I thank the Minister and the Government for their role in the UN’s second high-level meeting on TB. Thanks to that meeting, we now have a political declaration. We now have specific, measurable and time-bound targets to find, diagnose and treat people with TB using the latest WHO-recommended tools. We now have time-bound, specific targets for funding the TB response with research and development. However, because this is a disease of the poor—a disease of poverty—engagement has been low. I ask the Minister how the FCDO will work alongside international partners and national Governments to generate momentum to achieve TB eradication by 2030. Will the R&D funding announced by the Government at the HLMs be used to support the development of new TB vaccines, diagnostics and medicines, and how can the UK utilise our world-leading life sciences sector to lead the world in the global response to the TB pandemic?

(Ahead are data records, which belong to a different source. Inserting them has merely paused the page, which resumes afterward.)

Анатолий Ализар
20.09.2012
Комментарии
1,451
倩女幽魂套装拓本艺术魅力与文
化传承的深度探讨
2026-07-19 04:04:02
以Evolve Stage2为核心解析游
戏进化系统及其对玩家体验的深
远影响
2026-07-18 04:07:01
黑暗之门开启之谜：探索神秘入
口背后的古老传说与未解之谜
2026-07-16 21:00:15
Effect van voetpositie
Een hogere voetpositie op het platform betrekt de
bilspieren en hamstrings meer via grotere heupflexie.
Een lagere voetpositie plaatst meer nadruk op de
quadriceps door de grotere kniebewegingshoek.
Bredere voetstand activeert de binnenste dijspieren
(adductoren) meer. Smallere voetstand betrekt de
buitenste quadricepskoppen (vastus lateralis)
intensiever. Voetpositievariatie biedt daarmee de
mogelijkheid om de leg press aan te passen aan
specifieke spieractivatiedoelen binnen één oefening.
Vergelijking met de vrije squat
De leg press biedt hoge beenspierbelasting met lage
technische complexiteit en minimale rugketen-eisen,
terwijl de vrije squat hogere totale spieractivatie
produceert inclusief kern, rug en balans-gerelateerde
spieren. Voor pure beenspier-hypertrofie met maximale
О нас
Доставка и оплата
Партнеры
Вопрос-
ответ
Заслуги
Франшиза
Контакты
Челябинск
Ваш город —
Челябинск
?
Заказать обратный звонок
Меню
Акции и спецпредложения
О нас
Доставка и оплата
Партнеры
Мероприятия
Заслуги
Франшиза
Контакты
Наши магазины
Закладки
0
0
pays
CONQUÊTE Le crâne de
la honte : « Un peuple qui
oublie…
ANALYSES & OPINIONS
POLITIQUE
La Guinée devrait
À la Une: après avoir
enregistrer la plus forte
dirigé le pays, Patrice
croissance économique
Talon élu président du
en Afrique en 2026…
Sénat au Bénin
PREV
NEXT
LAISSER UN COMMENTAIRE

It is no cliché to say that the world changed when we eradicated smallpox. A disease that killed millions, scarred many more and blighted lives was ended. That same spirit can live on. Malaria claims 600,000 lives a year, and a child under five dies from malaria almost every minute. As with TB, eradication does not just save lives; it drives growth and equality, and allows the reprioritisation of vast sums of money. For households experiencing poverty, malaria costs can account for up to one third of their income. Think what they could do with that money.

Parents struck down by any of the neglected tropical diseases that we have committed to eradicate cannot work. In turn, that takes education and childhoods from the children forced into work, which can be tiring, exhausting and backbreaking, or even dangerous, degrading and illegal. Childhoods are ruined and more generations are inured to the cruellest of behaviours.

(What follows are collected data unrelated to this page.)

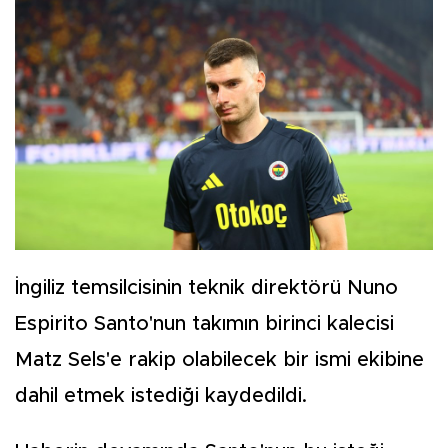
İngiliz temsilcisinin teknik direktörü Nuno
Espirito Santo'nun takımın birinci kalecisi
Matz Sels'e rakip olabilecek bir ismi ekibine
dahil etmek istediği kaydedildi.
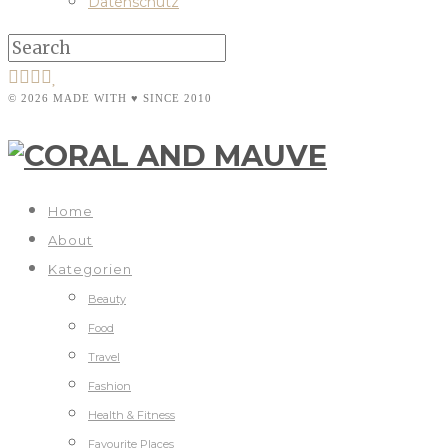
Datenschutz
© 2026 MADE WITH ♥ SINCE 2010
Home
About
Kategorien
Beauty
Food
Travel
Fashion
Health & Fitness
Favourite Places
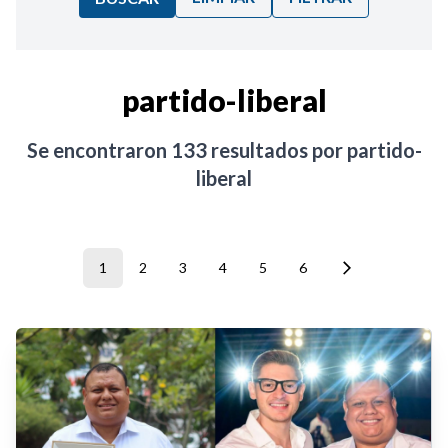
Ordenar por:
partido-liberal
Noticias
Se encontraron
133
resultados por
partido-
liberal
1
2
3
4
5
6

Although we as a world are on course to achieve 15% of the SDGs, a staggering 30% have stalled or are even going backwards. I hope that the Government do not lose focus on the SDGs, but I am sad to say that it seems an all too real possibility. This Government got rid of the Department for International Development. They cut international development spending when the world needed it most. In the face of the British people, this Tory Government decrees there is no need to worry about climate change, and that dealing with it can wait a few more years. That is just wrong.

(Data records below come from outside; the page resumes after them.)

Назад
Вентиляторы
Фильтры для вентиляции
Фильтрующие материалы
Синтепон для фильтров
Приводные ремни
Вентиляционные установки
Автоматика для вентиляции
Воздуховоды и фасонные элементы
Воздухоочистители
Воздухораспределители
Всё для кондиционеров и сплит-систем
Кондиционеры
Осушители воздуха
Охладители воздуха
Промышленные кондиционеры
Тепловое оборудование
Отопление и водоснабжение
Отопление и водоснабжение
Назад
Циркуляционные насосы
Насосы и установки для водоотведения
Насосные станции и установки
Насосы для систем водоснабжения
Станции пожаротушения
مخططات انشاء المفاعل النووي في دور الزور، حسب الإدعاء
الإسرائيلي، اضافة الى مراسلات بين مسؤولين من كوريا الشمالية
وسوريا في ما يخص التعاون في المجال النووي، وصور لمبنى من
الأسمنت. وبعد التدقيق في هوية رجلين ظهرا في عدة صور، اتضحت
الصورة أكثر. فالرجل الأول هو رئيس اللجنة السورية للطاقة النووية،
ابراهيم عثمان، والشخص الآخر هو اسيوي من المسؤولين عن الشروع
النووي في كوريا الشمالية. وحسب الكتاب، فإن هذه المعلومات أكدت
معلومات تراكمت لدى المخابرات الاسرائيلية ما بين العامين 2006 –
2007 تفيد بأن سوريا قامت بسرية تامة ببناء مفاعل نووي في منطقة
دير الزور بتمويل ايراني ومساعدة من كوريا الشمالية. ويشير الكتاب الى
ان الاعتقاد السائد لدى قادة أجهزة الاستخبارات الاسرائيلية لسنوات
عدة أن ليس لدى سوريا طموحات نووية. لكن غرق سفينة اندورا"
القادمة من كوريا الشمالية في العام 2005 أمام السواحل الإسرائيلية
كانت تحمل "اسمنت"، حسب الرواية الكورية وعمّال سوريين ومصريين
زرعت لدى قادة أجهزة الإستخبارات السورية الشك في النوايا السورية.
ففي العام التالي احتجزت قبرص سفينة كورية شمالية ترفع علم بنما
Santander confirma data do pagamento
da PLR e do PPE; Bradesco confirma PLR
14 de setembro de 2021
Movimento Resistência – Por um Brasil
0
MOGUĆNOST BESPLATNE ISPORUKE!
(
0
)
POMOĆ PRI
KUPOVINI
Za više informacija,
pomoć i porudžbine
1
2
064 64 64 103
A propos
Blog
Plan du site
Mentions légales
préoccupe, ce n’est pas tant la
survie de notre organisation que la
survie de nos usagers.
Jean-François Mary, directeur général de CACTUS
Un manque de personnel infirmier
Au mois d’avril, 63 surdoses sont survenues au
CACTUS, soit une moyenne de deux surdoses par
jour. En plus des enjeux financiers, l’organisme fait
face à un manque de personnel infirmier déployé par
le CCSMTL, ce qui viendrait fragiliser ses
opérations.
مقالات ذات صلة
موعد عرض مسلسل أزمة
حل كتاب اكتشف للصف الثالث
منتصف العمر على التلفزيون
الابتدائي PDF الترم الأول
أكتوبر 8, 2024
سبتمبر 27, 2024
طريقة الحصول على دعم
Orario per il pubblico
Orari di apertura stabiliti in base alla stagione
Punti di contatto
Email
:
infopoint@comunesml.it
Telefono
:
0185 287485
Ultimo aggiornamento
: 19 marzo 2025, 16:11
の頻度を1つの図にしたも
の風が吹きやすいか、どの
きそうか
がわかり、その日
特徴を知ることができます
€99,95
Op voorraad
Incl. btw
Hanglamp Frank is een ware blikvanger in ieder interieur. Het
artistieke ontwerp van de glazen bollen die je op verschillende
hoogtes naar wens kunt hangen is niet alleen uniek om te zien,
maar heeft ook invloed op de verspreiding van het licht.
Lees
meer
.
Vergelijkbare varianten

Will the UK Government commit to a second voluntary national review to monitor progress on their implementation of the SDGs, and deliver on the commitments made in the 2019 VNR? Will they meaningfully engage civil society to deliver the 2030 agenda? I want to see the British Government and this country act because it is the right thing to do. It saves lives. This country will not forgive the Government that failed to prepare us for the next fight.